Years and years ago, when I was a young girl pressing myself into novels and baking my mother pretty birthday cakes, and writing down the 10 reasons I should be allowed to purchase and wear to the eighth-grade dance a pair of L’eggs panty hose, I knew that password.Maybe it's because I vivedly remember being a teenager or maybe it is because I fell in love with Anne Rice's Louis over ten years ago, but this article describes those melodramatic moments so well. They make me feel unapologetically feminine in ways that are more real than the love triangles of Jane Austen's novels.
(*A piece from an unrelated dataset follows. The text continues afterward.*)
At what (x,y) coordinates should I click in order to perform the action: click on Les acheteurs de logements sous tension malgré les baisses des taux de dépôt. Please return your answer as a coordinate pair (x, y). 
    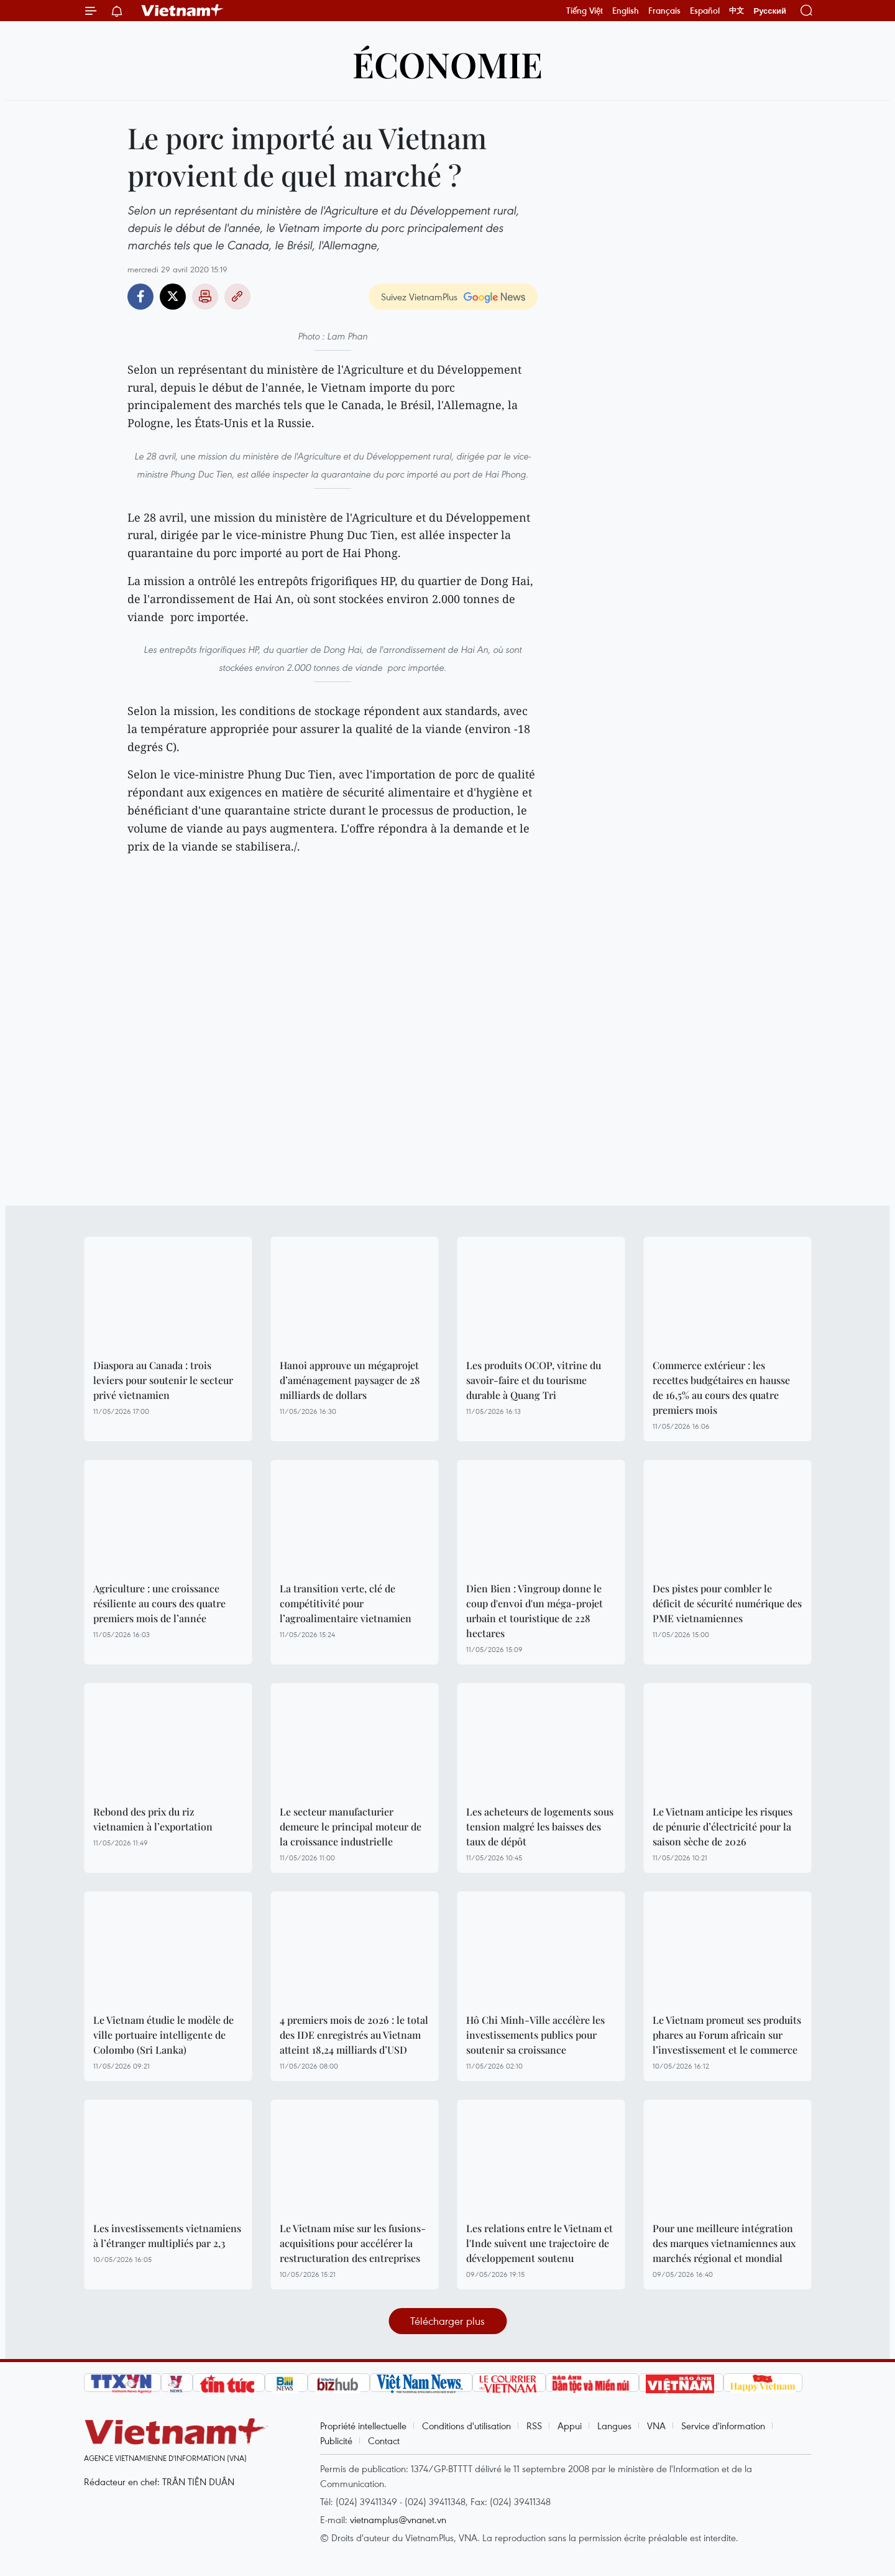
    Looking at the image, I should click on (539, 1826).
Yet, as I continue on with these books, I realize more and more that they are written for teenagers. I'm growing to dislike Bella, finding it hard to excuse her complete dependence on the men around her. There are times when I think that Meyer takes the whole thing too far and makes Bella far more submissive than she should be. The overtones of abstinence and dependence remind me too much of the religious obligations that behold Meyer and distracts me.